— Problem —
Write out the records below word for word, please.

— Records to use —
◆ ◆ ◆ ◆ ◆ ◆ ◆
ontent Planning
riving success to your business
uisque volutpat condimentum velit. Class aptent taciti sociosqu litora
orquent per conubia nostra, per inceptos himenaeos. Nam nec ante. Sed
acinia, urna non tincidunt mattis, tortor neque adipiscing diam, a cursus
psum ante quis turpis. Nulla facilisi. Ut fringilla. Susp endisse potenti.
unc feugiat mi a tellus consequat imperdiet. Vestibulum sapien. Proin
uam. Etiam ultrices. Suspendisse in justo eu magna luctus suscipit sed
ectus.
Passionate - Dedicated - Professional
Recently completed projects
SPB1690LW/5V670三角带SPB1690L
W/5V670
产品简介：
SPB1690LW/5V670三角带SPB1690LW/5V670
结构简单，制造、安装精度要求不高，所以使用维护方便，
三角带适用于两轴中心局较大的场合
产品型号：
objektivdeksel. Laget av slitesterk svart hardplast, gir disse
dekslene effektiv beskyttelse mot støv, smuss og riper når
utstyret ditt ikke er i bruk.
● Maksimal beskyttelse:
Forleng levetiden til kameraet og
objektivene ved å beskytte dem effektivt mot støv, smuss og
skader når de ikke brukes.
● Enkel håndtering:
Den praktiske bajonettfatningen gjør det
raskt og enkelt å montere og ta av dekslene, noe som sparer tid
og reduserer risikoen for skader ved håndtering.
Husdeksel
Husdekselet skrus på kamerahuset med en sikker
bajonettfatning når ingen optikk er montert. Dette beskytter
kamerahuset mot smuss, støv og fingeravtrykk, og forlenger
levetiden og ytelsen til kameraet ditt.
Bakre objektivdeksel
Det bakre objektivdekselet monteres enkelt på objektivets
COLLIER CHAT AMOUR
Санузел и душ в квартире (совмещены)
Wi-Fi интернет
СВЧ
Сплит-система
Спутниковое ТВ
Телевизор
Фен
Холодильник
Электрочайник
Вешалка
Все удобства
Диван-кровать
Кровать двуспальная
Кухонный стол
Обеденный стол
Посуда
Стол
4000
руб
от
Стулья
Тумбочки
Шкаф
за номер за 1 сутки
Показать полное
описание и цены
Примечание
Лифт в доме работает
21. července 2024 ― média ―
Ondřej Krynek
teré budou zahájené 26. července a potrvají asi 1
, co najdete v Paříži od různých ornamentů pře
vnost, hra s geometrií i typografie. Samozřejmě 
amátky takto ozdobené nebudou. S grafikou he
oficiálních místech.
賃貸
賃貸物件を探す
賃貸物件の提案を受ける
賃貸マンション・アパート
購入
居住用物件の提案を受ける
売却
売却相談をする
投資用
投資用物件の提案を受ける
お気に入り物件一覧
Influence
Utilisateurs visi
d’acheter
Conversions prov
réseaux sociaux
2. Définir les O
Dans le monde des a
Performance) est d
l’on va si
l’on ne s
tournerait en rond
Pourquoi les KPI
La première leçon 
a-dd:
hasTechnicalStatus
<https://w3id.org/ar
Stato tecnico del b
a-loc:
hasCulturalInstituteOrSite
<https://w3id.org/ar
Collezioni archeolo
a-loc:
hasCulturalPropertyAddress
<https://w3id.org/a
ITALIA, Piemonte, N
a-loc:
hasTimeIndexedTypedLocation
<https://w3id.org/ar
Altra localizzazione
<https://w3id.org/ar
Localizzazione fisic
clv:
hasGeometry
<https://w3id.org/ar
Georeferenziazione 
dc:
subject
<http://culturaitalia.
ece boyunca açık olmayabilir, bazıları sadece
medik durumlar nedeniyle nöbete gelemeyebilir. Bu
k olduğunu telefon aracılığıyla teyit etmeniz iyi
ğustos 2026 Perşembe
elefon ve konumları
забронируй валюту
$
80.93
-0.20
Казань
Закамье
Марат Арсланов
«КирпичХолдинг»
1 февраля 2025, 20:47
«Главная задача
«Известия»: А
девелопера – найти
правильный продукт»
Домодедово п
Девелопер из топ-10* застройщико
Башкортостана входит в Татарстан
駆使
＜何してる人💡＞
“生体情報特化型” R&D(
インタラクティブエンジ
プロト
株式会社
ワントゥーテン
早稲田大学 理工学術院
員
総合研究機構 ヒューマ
◆ ◆ ◆ ◆ ◆ ◆ ◆
— The completed task —
ontent Planning
riving success to your business
uisque volutpat condimentum velit. Class aptent taciti sociosqu litora
orquent per conubia nostra, per inceptos himenaeos. Nam nec ante. Sed
acinia, urna non tincidunt mattis, tortor neque adipiscing diam, a cursus
psum ante quis turpis. Nulla facilisi. Ut fringilla. Susp endisse potenti.
unc feugiat mi a tellus consequat imperdiet. Vestibulum sapien. Proin
uam. Etiam ultrices. Suspendisse in justo eu magna luctus suscipit sed
ectus.
Passionate - Dedicated - Professional
Recently completed projects
SPB1690LW/5V670三角带SPB1690L
W/5V670
产品简介：
SPB1690LW/5V670三角带SPB1690LW/5V670
结构简单，制造、安装精度要求不高，所以使用维护方便，
三角带适用于两轴中心局较大的场合
产品型号：
objektivdeksel. Laget av slitesterk svart hardplast, gir disse
dekslene effektiv beskyttelse mot støv, smuss og riper når
utstyret ditt ikke er i bruk.
● Maksimal beskyttelse:
Forleng levetiden til kameraet og
objektivene ved å beskytte dem effektivt mot støv, smuss og
skader når de ikke brukes.
● Enkel håndtering:
Den praktiske bajonettfatningen gjør det
raskt og enkelt å montere og ta av dekslene, noe som sparer tid
og reduserer risikoen for skader ved håndtering.
Husdeksel
Husdekselet skrus på kamerahuset med en sikker
bajonettfatning når ingen optikk er montert. Dette beskytter
kamerahuset mot smuss, støv og fingeravtrykk, og forlenger
levetiden og ytelsen til kameraet ditt.
Bakre objektivdeksel
Det bakre objektivdekselet monteres enkelt på objektivets
COLLIER CHAT AMOUR
Санузел и душ в квартире (совмещены)
Wi-Fi интернет
СВЧ
Сплит-система
Спутниковое ТВ
Телевизор
Фен
Холодильник
Электрочайник
Вешалка
Все удобства
Диван-кровать
Кровать двуспальная
Кухонный стол
Обеденный стол
Посуда
Стол
4000
руб
от
Стулья
Тумбочки
Шкаф
за номер за 1 сутки
Показать полное
описание и цены
Примечание
Лифт в доме работает
21. července 2024 ― média ―
Ondřej Krynek
teré budou zahájené 26. července a potrvají asi 1
, co najdete v Paříži od různých ornamentů pře
vnost, hra s geometrií i typografie. Samozřejmě 
amátky takto ozdobené nebudou. S grafikou he
oficiálních místech.
賃貸
賃貸物件を探す
賃貸物件の提案を受ける
賃貸マンション・アパート
購入
居住用物件の提案を受ける
売却
売却相談をする
投資用
投資用物件の提案を受ける
お気に入り物件一覧
Influence
Utilisateurs visi
d’acheter
Conversions prov
réseaux sociaux
2. Définir les O
Dans le monde des a
Performance) est d
l’on va si
l’on ne s
tournerait en rond
Pourquoi les KPI
La première leçon 
a-dd:
hasTechnicalStatus
<https://w3id.org/ar
Stato tecnico del b
a-loc:
hasCulturalInstituteOrSite
<https://w3id.org/ar
Collezioni archeolo
a-loc:
hasCulturalPropertyAddress
<https://w3id.org/a
ITALIA, Piemonte, N
a-loc:
hasTimeIndexedTypedLocation
<https://w3id.org/ar
Altra localizzazione
<https://w3id.org/ar
Localizzazione fisic
clv:
hasGeometry
<https://w3id.org/ar
Georeferenziazione 
dc:
subject
<http://culturaitalia.
ece boyunca açık olmayabilir, bazıları sadece
medik durumlar nedeniyle nöbete gelemeyebilir. Bu
k olduğunu telefon aracılığıyla teyit etmeniz iyi
ğustos 2026 Perşembe
elefon ve konumları
забронируй валюту
$
80.93
-0.20
Казань
Закамье
Марат Арсланов
«КирпичХолдинг»
1 февраля 2025, 20:47
«Главная задача
«Известия»: А
девелопера – найти
правильный продукт»
Домодедово п
Девелопер из топ-10* застройщико
Башкортостана входит в Татарстан
駆使
＜何してる人💡＞
“生体情報特化型” R&D(
インタラクティブエンジ
プロト
株式会社
ワントゥーテン
早稲田大学 理工学術院
員
総合研究機構 ヒューマ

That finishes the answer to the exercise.